Em suma, e de modo a
concluirmos, diremos que, tomando como nossas as palavras em sinopse, «Como és
linda, Ana…» é uma história feita de muitas histórias e acção firmada «de médicos que se apaixonam, da loucura de
um deles por crianças, de uma advogada que vê a obra de meia vida desfazer-se e
que recomeça, de mafioso que dá a vida por um polícia, de um cirurgião exímio
em final de carreira que aceita o desafio da vida – separar duas gémeas
siamesas numa separação perigosa. E de outras histórias ainda. Porque cada
instante da vida tem uma história. De tudo se poderá concluir que o amor é
sublime, que os médicos talvez não saibam tanto como parece e que às mães seja
permitido sonhar com Deus.
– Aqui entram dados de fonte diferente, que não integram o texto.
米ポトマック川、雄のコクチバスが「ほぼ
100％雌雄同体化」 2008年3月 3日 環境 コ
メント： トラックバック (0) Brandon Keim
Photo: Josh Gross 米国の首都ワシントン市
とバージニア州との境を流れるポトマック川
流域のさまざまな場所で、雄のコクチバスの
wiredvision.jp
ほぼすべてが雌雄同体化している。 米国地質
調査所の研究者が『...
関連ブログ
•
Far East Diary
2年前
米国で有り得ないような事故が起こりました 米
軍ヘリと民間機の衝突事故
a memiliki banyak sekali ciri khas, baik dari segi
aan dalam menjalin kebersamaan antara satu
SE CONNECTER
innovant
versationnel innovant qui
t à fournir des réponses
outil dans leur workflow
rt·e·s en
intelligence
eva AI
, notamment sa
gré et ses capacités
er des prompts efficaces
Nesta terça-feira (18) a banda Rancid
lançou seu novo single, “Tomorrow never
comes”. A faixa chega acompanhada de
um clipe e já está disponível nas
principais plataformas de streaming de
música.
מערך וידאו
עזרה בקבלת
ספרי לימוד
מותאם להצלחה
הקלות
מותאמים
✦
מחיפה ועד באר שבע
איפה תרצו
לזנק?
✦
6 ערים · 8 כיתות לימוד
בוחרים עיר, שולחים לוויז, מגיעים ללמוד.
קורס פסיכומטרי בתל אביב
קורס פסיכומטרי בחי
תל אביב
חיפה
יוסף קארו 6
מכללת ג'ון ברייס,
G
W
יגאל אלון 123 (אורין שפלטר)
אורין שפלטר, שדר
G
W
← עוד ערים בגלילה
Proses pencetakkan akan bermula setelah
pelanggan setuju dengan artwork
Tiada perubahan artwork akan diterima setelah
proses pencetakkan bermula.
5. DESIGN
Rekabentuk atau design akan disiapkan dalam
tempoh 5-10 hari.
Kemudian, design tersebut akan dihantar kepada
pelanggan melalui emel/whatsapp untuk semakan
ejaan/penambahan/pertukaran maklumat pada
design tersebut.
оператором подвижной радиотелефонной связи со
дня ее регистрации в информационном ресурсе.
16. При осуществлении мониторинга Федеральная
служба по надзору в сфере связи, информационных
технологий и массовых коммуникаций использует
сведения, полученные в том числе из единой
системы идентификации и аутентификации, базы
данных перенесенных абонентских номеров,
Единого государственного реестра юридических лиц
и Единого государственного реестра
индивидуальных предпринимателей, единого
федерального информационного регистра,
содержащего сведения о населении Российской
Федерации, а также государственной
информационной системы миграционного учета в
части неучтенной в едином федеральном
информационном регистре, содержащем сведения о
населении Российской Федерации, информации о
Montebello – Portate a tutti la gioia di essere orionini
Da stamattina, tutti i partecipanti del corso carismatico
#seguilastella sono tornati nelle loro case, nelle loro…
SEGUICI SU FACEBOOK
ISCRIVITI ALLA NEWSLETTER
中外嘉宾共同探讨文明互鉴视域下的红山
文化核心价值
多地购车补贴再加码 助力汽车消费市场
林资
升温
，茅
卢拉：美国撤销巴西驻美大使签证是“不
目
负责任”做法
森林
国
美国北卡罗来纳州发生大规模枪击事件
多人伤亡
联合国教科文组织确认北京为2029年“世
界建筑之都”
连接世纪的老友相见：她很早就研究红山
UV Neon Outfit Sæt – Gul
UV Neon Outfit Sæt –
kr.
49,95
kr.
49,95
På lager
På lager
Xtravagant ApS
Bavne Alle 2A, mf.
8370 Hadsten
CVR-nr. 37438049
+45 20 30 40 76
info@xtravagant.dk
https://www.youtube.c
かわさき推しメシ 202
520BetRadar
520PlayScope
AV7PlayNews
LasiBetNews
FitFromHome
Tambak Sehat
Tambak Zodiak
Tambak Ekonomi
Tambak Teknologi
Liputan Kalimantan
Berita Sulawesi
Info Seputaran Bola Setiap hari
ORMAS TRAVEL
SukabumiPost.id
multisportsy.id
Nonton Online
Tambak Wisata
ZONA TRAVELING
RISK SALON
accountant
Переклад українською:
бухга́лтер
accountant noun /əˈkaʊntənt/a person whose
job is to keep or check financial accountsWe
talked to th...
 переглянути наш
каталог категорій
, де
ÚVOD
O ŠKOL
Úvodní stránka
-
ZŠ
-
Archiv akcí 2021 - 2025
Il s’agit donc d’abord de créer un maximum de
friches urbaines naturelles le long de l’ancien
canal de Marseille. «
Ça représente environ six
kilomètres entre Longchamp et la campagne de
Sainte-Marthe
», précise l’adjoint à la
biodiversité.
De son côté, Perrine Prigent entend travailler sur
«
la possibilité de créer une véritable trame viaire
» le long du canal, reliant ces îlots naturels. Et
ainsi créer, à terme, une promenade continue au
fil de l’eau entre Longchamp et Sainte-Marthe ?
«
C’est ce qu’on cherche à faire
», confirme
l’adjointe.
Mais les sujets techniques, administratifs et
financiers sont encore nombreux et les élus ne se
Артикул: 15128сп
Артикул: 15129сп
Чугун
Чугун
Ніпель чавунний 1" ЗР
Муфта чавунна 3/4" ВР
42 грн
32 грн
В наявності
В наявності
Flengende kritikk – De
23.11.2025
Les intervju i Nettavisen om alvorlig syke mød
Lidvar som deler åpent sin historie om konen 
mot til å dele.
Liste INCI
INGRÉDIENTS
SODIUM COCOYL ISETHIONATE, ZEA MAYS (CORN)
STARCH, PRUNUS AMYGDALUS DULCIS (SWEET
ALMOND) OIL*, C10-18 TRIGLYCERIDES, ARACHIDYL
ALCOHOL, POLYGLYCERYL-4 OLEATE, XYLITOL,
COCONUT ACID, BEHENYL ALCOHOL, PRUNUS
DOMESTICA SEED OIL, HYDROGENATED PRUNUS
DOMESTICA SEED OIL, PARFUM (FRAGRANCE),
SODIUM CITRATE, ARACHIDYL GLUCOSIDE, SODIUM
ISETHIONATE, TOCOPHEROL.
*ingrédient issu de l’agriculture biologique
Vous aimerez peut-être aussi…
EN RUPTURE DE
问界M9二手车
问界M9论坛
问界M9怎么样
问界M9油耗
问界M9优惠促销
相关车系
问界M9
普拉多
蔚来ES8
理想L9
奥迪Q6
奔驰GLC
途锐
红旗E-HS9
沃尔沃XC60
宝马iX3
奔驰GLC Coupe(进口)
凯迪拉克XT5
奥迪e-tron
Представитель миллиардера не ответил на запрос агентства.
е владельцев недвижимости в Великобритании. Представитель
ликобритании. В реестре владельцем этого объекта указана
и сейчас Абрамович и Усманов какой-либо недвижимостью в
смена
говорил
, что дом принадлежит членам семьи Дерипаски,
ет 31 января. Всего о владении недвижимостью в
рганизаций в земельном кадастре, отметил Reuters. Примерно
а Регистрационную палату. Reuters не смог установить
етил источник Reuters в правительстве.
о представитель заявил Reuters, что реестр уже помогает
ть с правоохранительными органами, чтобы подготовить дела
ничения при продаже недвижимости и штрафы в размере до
Porventura muitas coisas mais, mas que cada um
conclua o que achar melhor».
É essa a saudável
dinâmica deste magnífico romance, que termina com sorrisos partilhados de Paulo
Fontoura e Rosemary Abreu [Beijaram-se.
Primeiro como a brisa beija as flores depois como o vento beija os pinhais. /
De mão dada no corredor foram como a água de um rio. De um rio calmo, azul,
perfeito], quando de uma enfermaria lhes chegou “a música da voz de uma
enfermeira a acariciar o cabelo de uma criança doente. E levaram consigo a
poesia que fluiu, quando ela disse – Como és linda, Ana…”, uma linda menina que
morreu de cancro, para a qual, o médico Manuel Franco Pita, quis escrever-lhe o
livro mais belo do mundo: Para ti Naná,
para leres no Céu… E para nós, aqui na Terra, por forma a sairmos do estado
de coma profundo, ainda que por imperativo da travessia de um túnel, “com uma
luz ao fundo, assinalando uma nova ordem das coisas e um novo modo de sentir,
um novo modo de SER e ESTAR”.
Nota máxima… Leitura que se recomenda!